The difference is when they load. CLAUDE.md is injected once at the start of your conversation. Rules are re-injected as system-reminders every time Claude accesses a file that matches their path pattern. If you have a rule scoped to **/*.py, it gets attached to every Python file read or edit as a fresh reminder.
This makes rules useful for context-specific instructions. "Always use pytest fixtures, never setUp/tearDown" makes sense as a rule scoped to test files — it shows up exactly when Claude is working on tests. Your project's coding conventions, architecture decisions, and general preferences belong in CLAUDE.md, where they load once and benefit from caching.

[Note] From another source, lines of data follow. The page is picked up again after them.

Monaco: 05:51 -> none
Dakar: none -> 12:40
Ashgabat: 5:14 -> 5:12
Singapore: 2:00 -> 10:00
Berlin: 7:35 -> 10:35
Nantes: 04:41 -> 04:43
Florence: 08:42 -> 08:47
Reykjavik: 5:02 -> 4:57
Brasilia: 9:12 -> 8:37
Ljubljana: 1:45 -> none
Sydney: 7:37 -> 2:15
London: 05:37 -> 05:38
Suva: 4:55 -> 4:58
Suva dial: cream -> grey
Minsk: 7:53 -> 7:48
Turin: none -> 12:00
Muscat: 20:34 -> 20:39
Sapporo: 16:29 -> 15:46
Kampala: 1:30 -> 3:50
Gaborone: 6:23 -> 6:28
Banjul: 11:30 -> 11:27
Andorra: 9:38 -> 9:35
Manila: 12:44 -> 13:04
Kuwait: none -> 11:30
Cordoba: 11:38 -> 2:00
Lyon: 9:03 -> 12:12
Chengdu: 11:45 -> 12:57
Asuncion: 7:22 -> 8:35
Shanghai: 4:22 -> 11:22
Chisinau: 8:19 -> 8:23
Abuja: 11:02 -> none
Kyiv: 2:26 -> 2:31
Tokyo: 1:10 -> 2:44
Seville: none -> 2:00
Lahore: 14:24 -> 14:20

The tradeoff: rules pay a per-tool-call cost because they're re-injected each time. If you have instructions that apply broadly, CLAUDE.md is the cheaper place to put them.
Seeing it for yourself
Run /context at the start of your next session. It shows you the breakdown of where your context is going — system prompt, tools, CLAUDE.md, conversation.
If you want to see the actual system prompt text, the Piebald-AI repo has the full extraction for every release. Reading through it is worth the time. You'll recognize behaviors you've seen in Claude Code and understand where they come from.
If you want to measure your own setup's overhead, run:
claude -p --output-format json "What is 2+2?" 2>/dev/null | python3 -c "
import json, sys
data = json.loads(sys.stdin.read())
u = data.get('usage', {})
total = u.get('input_tokens',0) + u.get('cache_creation_input_tokens',0) + u.get('cache_read_input_tokens',0)
print(f'Total context before your message: {total:,} tokens')
print(f'That is {total/200000*100:.1f}% of a 200K context window')
"Try it from different directories. The delta between a bare directory and your project directory is the cost of your configuration.
If you've read the earlier deep dives on prompt caching, tool use, and context management, this is the piece that ties them together. The system prompt is where those mechanisms originate - the cache breakpoints, the tool schemas, the compaction triggers. Knowing what's in there turns Claude Code from a black box into a tool you can reason about.